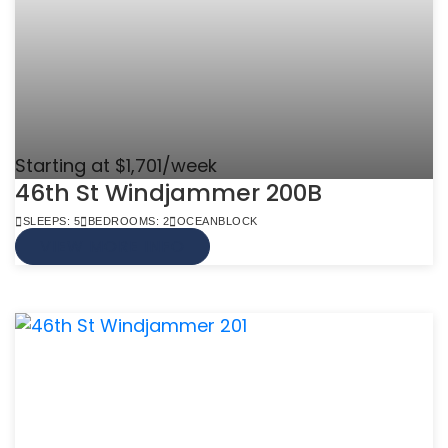
Starting at $1,701/week
46th St Windjammer 200B
SLEEPS: 5
BEDROOMS: 2
OCEANBLOCK
VIEW MORE INFO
....
▶ About this exercise:
Give the data again exactly as written, with all pictures left out.

▶ Task response:
Starting at $1,701/week
46th St Windjammer 200B
SLEEPS: 5
BEDROOMS: 2
OCEANBLOCK
VIEW MORE INFO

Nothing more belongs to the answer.